WHAT YOU WILL DO: Tally how many lines in the data hold the word "上海交通大学", and give the result with no other text.

TASK DATA:

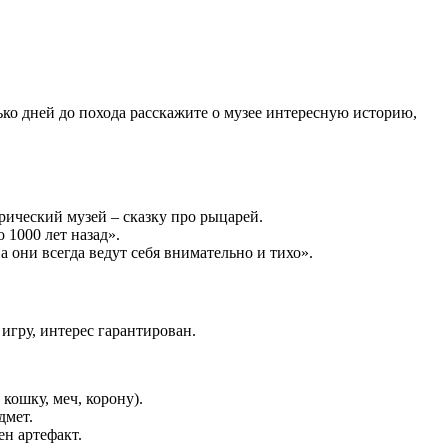
ько дней до похода расскажите о музее интересную историю,
орический музей – сказку про рыцарей.
 1000 лет назад».
 они всегда ведут себя внимательно и тихо».
игру, интерес гарантирован.
кошку, меч, корону).
дмет.
н артефакт.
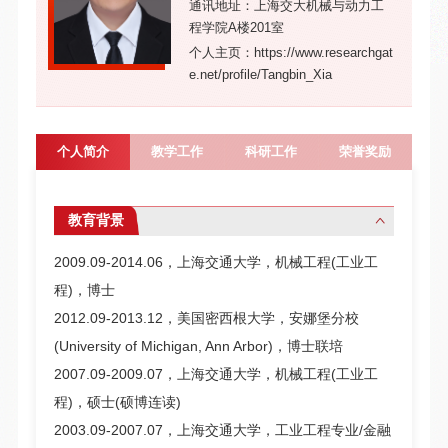
通讯地址：上海交大机械与动力工
程学院A楼201室
个人主页：https://www.researchgat
e.net/profile/Tangbin_Xia
个人简介
教学工作
科研工作
荣誉奖励
教育背景
2009.09-2014.06，上海交通大学，机械工程(工业工
程)，博士
2012.09-2013.12，美国密西根大学，安娜堡分校
(University of Michigan, Ann Arbor)，博士联培
2007.09-2009.07，上海交通大学，机械工程(工业工
程)，硕士(硕博连读)
2003.09-2007.07，上海交通大学，工业工程专业/金融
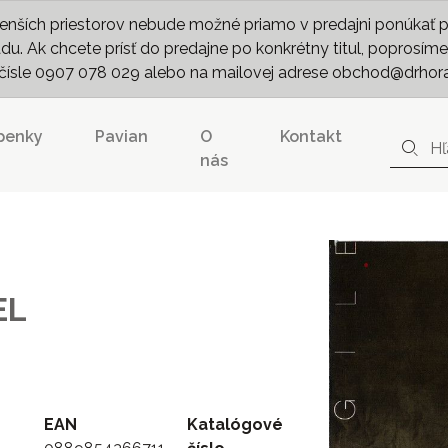
nších priestorov nebude možné priamo v predajni ponúkať pln
. Ak chcete prísť do predajne po konkrétny titul, poprosíme 
m čísle 0907 078 029 alebo na mailovej adrese obchod@drhor
penky
Pavian
O
Kontakt
nás
EL
EAN
Katalógové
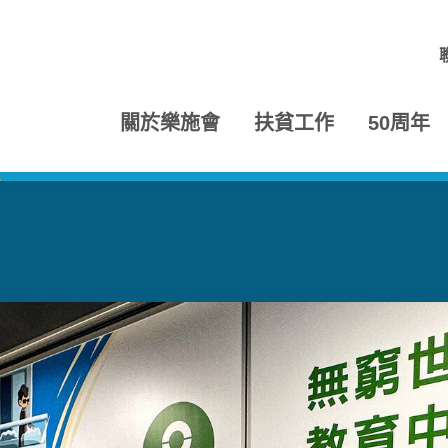
關於樂施會
扶貧工作
50周年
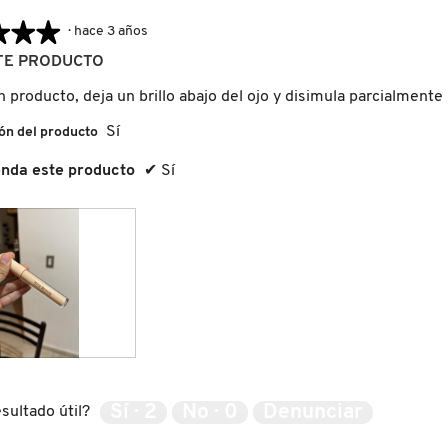
★★★
★★★
·
hace 3 años
TE PRODUCTO
producto, deja un brillo abajo del ojo y disimula parcialmente l
Sí
ón del producto
nda este producto
✔
Sí
Sí ·
2
No ·
0
Denunciar
sultado útil?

SOLUTION FOR THIS TASK: 3